CVE-2014-6061: 
PHP vulnerability analysis and mitigation

CVE-2014-6061 affects the Symfony HttpFoundation component's handling of HTTP Authorization headers. The vulnerability was disclosed on September 3, 2014, and impacts all 2.0.X through 2.5.X versions of the Symfony HttpFoundation component. The issue was fixed in versions 2.3.19, 2.4.9, and 2.5.4, though no fixes were provided for versions 2.0-2.2 as they were no longer maintained (Symfony Blog).

The vulnerability stems from improper parsing of the Authorization header in HTTP basic or digest authentication scenarios. When an application uses HTTP basic or digest authentication, Symfony does not parse the Authorization header in compliance with HTTP specifications, which could potentially be exploited in certain server configurations (Symfony Blog).
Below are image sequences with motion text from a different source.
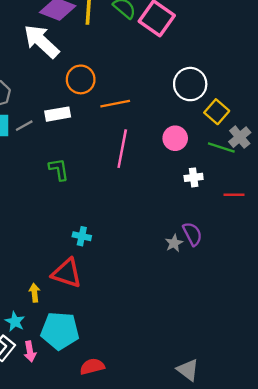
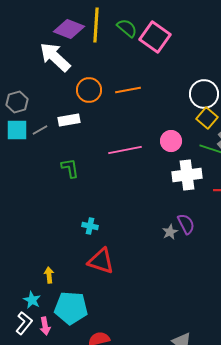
white circle: (190, 84) -> (204, 94), moved
orange line: (115, 104) -> (128, 90), moved
pink line: (122, 149) -> (125, 150), turned 68
white cross: (194, 177) -> (187, 175), size x1.8
red triangle: (67, 273) -> (101, 261), moved

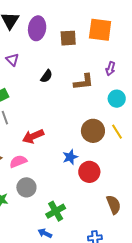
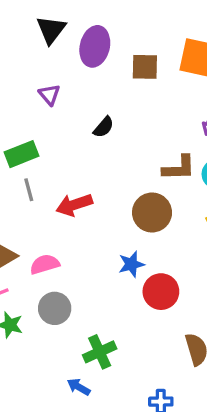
brown L-shape: (84, 82) -> (179, 168), moved
brown circle: (93, 131) -> (152, 213), moved
red arrow: (33, 136) -> (74, 205), moved

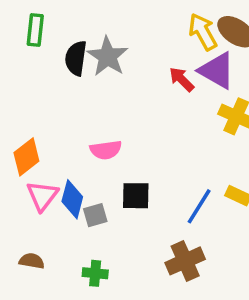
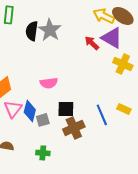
yellow arrow: (203, 32) -> (104, 16), turned -35
blue line: (199, 206) -> (102, 115), turned -55
brown cross: (185, 261) -> (74, 128), moved

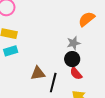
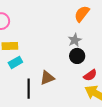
red semicircle: (76, 73) -> (90, 75), moved, turned -72
black line: (53, 83) -> (29, 89), moved

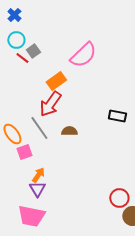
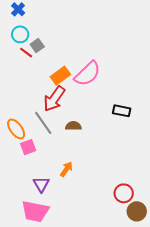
pink semicircle: (83, 55) -> (87, 74), moved
orange arrow: (38, 175) -> (66, 169), moved

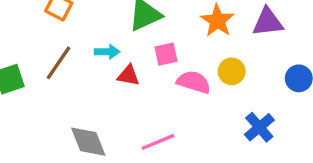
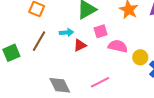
yellow circle: (232, 71) -> (140, 57), moved
red triangle: (128, 75) -> (80, 45), turned -32

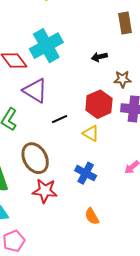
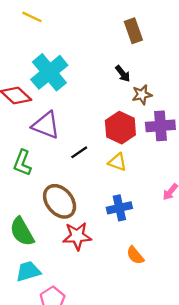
black arrow: (99, 57) -> (123, 74), moved, turned -105
blue cross: (86, 173) -> (119, 208), turned -30

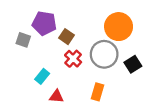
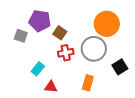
red cross: (73, 59) -> (66, 53), turned 35
black square: (133, 64) -> (120, 67), moved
The vulnerability has a CVSS v3 base score of 5.3 (Moderate), with attack vector being Network, attack complexity Low, and no privileges or user interaction required (GitHub Advisory).

While the full extent of potential exploitation was not demonstrated, the vulnerability could affect applications using HTTP basic or digest authentication. The impact primarily concerns the integrity of the authentication process, though no successful exploits were reported in the wild (Symfony Blog).

Users should upgrade to the fixed versions: Symfony 2.3.19, 2.4.9, or 2.5.4. Users of versions 2.0, 2.1, and 2.2 must upgrade to a supported version as no security fixes were provided for these legacy versions. The fix involves correcting the Authorization header parsing to comply with HTTP specifications (Symfony Blog).